• **Exercise instructions**: How many of the lines below have "Embassy" in them? Say the number and nothing more.

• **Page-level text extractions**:
========================================

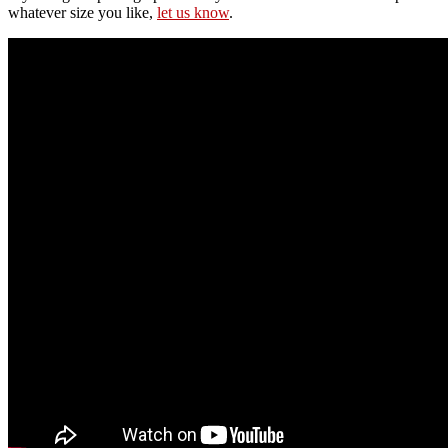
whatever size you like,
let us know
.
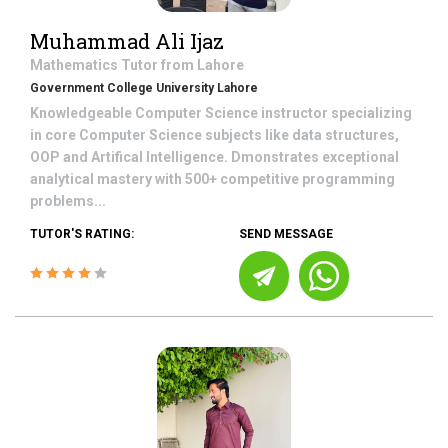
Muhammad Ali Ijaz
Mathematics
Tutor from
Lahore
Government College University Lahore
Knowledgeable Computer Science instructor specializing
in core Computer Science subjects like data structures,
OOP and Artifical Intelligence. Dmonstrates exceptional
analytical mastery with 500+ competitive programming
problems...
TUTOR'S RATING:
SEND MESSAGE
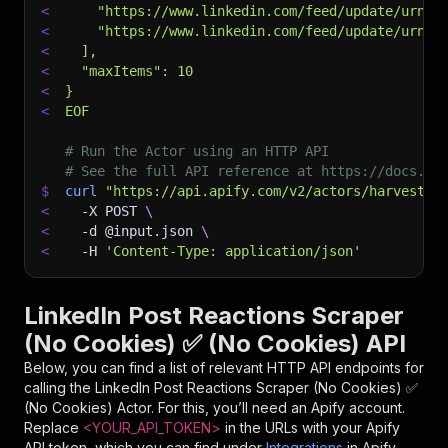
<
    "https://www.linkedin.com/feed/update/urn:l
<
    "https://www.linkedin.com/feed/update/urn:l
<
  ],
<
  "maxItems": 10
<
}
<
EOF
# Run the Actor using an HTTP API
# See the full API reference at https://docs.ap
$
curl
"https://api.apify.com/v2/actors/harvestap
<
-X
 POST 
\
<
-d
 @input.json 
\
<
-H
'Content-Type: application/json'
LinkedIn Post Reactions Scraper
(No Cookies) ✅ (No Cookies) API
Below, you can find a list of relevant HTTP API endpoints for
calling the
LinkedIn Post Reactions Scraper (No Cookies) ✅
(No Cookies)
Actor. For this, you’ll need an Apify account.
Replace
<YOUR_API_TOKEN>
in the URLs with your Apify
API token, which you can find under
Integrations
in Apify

========================================

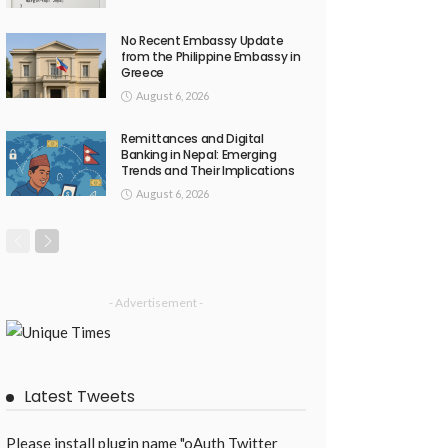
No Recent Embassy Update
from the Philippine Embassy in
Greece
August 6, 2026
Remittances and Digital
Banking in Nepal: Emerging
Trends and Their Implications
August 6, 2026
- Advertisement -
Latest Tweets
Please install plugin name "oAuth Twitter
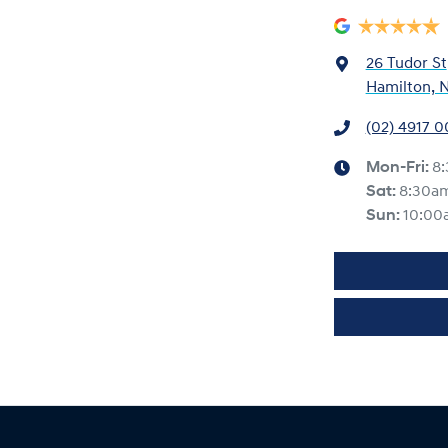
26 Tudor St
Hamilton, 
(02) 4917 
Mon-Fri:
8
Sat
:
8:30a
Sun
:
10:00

========================================

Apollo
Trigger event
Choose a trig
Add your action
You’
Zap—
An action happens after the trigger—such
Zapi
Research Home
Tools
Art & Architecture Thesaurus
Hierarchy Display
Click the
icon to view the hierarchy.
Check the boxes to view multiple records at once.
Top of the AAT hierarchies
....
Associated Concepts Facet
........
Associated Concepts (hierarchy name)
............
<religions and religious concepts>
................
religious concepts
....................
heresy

========================================

• **Written answer**: 2